‘India Among Top 10 Autocratising Nations; Democratic Slide to Continue’: V-Dem Institute

After being classified as ‘electoral autocracy’ last year by Sweden’s V-Dem Institute, India continues to hold on to its dubious honour even this year.

New Delhi: India has figured in the top 10 autocratising countries of the world along with El Salvador, Turkey and Hungary, with projections ominously indicating that there will be a further decline in democracy in the country, according to the latest report of the V-Dem Institute on the state of democracy globally.

After being classified as ‘electoral autocracy’ in the last year’s report, India continues to hold on to its dubious honour even in this year’s report. Consequently, India finds itself in the category of the bottom 40% to 50% of countries. Much of the slide in India’s democratic credentials has occurred in the years following the rise and consolidation of power by the BJP and Prime Minister Narendra Modi, after 2014.

Titled Democracy Report 2022: Autocratisation Changing Nature, the Swedish institute’s report notes that a new wave of democratisation is being seen in 15 countries while 32 countries reel under autocrasation. The countries are categorised based on V-Dem’s liberal democracy index (LDI), which captures both electoral and liberal aspects of democracy and goes from the lowest (0) to the highest (1) levels of democracy.

The report highlights that autocratisation has “worsened” in India along with Afghanistan, Bangladesh, Cambodia, Hong Kong, Thailand and the Philippines in the Asia-Pacific region in the last decade.

“Anti-pluralist parties are driving the autocratisation in at least six of the top autocratizers: Brazil, Hungary, India, Poland, Serbia, and Turkey,” the report notes.

“Anti-pluralist parties and their leaders lack a commitment to the democratic process, disrespect fundamental minority rights, encourage demonization of political opponents, and accept political violence. These ruling parties tend to be nationalist-reactionary and have used government power to push forward autocratic agendas,” adds the report.

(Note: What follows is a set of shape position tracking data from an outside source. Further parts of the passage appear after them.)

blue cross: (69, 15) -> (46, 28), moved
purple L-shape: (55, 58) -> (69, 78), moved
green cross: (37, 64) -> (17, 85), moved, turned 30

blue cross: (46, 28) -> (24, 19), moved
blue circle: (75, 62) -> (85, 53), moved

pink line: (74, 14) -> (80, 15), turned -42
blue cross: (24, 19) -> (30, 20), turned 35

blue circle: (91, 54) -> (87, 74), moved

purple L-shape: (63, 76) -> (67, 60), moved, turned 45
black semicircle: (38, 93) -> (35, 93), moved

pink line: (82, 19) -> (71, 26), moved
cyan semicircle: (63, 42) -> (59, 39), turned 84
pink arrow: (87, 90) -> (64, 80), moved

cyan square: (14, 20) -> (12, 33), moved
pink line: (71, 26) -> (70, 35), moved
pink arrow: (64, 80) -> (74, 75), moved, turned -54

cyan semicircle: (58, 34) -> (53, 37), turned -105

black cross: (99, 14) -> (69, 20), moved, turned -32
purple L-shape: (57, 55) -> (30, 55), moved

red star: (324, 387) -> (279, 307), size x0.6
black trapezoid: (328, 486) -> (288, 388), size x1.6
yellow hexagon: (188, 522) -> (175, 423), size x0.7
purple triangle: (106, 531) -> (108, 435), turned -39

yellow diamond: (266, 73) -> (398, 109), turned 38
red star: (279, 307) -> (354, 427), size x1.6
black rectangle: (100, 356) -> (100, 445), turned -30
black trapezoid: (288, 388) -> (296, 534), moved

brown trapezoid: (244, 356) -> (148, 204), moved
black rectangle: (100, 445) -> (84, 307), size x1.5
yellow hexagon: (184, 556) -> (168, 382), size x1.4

Also read: India Is No Longer a Democracy but an ‘Electoral Autocracy’: Swedish Institute

The report underscores that while “Brazil, India, and Mauritius’ trajectories have stabilised in recent years, enough to remain electoral democracies or, in India’s case, an electoral autocracy”.

India’s slide to become an electoral autocracy has been linked to the Narendra Modi-led Bharatiya Janata Party and the legitimisation of the Hindu-nationalist agenda, which was pointed out even in the last year’s report.

“Narendra Modi led the Bharatiya Janata Party (BJP) to victory in India’s 2014 elections and most of the decline occurred following BJP’s victory and their promotion of a Hindu-nationalist agenda. India’s level of liberal democracy registered at 0.34 by the end of 2020 after a steep decline since its high at 0.57 in 2013. That represents a 23-percentage point drop on the 0 to 1 LDI [Liberal Democracy Index] scale, making it one of the most dramatic shifts among all countries in the world over the past 10 years,” V-Dem’s Democracy Report 2021 pointed out.

Global scenario 

As for the global scenario is concerned, the report reveals that the level of democracy enjoyed by the average global citizen in 2021 is down to 1989 levels. “The last 30 years of democratic advances are now eradicated.”

It has ominously pointed out that dictatorships are on the rise, affecting nearly 70% (5.4 billion) of the global population. However, it states that the “nature of autocratisation is changing”.

“Like many other observers around the world, we are deeply concerned with the decline of democracy over the past decade. This year’s Democracy Report documents a continuation of that trend during 2021,” says the V-Dem Institute’s team in its foreword to the report.

It also adds that ‘electoral autocracy’ – of which India is part – remains the most common regime type, affecting 44% of the world’s population, or 3.4 billion people.

Varieties of Democracy (V-Dem) has been producing the largest global dataset on democracy with over 30 million data points for 202 countries from 1789 to 2021. Involving over 3,700 scholars and other country experts, V-Dem measures hundreds of different attributes of democracy. It enables new ways to study the nature, causes and consequences of democracy embracing its multiple meanings.